I made it to the water. Like a fish heeding the call of its ancestral pools, I was pulled down to the Gulf despite exhaustion, weather, and work. For all the years that I've come to this same place, I've always gone down to the water no matter how late in the night I arrive or how tired I might be. Tonight was the closest I've come to missing that moment. But I convinced my family that I was alright for the journey down to the shore. Half a watermelon and two shots of vodka later, I made the slow journey through the night.

I laid on a chair and watched the lightning storm that I'd been chasing in my car for five hours. In my peripheral vision, the neighboring buildings only gave dim light (a preventative measure to not confuse sea turtles in search of nesting grounds). The buildings were like the last outposts of human civilization deep in space. Before me, everything was black. There was no delineation between the sea and the sky. Only staring could reveal the shapes and shifting patterns of aether into an "above" and "below." The sky churned and condensed until it erupted into explosions of light, and the darkness curled upon itself to make whitecaps. Here was the making of a dark universe, a view past the assumptions of humankind and a glimpse at the destructive power of nature.

Only two years ago, I laid on this same beach chair during a sunset. I had been talking on the phone with my partner when, all of the sudden, I saw a dolphin jump out of the water and into the sky. I could only say, "Oh, shit!" Again, it leapt out of the water and glistened in the setting sun. "Holy shit!" Over the phone, it must have sounded like I was being strangled or had seen some massive danger coming toward me. It had been one of the most enchanting moments of my life during one of the happiest years I've lived.

I thought about that warm, beautiful night made all the more meaningful for sharing it with the woman I loved.
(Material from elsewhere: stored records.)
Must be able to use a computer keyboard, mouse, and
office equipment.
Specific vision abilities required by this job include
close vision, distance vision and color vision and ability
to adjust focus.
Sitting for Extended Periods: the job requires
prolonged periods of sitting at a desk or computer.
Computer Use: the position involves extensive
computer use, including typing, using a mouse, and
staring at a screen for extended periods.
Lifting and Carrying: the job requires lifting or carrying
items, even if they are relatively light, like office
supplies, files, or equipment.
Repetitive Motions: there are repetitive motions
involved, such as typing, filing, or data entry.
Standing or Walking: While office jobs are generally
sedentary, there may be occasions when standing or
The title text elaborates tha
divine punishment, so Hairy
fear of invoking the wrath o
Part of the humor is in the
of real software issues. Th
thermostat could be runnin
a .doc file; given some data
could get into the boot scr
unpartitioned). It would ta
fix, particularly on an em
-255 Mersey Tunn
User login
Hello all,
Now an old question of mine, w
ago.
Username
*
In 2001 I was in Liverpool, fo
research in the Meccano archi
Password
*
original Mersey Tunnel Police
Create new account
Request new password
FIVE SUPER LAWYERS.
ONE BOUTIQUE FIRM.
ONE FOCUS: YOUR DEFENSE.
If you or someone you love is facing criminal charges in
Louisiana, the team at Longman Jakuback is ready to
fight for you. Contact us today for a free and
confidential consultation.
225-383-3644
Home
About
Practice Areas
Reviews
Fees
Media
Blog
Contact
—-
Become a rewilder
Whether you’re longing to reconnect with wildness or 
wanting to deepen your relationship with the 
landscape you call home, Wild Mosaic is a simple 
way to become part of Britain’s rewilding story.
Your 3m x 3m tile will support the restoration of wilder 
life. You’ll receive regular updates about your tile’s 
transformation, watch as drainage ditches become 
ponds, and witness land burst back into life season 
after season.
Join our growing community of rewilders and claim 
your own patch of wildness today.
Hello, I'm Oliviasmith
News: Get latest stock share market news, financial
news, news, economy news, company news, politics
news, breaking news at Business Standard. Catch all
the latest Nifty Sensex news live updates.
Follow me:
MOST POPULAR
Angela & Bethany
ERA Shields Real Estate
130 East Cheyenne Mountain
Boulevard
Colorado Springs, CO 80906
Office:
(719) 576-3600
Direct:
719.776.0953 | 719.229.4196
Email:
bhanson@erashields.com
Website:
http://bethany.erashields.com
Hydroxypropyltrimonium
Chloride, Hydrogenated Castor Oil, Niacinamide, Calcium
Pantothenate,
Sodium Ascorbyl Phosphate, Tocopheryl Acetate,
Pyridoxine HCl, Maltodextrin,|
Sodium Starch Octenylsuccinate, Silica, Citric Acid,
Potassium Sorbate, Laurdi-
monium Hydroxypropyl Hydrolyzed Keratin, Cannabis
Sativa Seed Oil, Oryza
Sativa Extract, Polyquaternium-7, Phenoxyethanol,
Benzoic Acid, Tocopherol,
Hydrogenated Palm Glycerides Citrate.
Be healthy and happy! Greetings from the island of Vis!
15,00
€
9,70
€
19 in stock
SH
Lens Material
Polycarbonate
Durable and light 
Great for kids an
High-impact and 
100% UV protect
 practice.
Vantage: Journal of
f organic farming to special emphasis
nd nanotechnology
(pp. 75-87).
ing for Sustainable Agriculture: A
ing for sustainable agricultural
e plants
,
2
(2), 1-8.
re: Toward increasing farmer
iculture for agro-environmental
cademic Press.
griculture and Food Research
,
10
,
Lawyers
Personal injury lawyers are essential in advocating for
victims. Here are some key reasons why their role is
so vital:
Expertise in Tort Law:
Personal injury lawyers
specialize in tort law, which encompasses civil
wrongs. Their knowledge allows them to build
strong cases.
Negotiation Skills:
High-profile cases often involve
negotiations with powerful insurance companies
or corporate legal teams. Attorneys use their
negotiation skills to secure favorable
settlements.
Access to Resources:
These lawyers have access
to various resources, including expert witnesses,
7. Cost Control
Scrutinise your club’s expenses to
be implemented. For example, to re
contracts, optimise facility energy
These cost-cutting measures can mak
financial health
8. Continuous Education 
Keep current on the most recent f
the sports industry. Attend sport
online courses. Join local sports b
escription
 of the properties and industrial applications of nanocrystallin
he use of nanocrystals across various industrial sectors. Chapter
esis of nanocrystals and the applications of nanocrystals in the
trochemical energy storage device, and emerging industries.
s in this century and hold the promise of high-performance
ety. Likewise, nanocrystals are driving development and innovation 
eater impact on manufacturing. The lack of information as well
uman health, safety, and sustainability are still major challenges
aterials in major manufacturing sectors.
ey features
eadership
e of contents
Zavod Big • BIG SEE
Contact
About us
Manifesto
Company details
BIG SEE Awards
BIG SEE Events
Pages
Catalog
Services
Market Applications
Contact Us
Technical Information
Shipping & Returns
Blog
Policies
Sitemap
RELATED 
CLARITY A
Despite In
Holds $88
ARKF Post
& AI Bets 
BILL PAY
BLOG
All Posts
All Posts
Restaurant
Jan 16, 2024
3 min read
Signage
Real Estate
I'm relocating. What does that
Even though it sounded to her like I was about to be murdered, my happiness had debilitated my ability to formulate sentences beyond gleeful cussing.

And now there's a tempest that blasts sand across my face. How different life has become since then. So dark and tumultuous.

Somehow, despite the storm, I fell asleep on the fold-out chair. A phone call woke me up. Work. The store's security system was triggered. As I talked--yelled--multiple walls of mist blew off the water and tore away my voice. The wind was relentless. It crumbled my hearing. I could only yell to the security representative that I'd take care of it, and then hope that he heard me before hanging up.

This is crazy, right?

No, in fact, this was not crazy. This was entirely appropriate. The perfect metaphorical environment I could never imagine but only live within.

I had to find shelter or I would be pulled into undertow. I would fall asleep despite the apocalyptic storms and wake up adrift in the black nothingness that faces me. My thoughts were pulled by an invisible force toward oblivion. I pushed myself up from the jaws of the chair and shuffled across the dunes.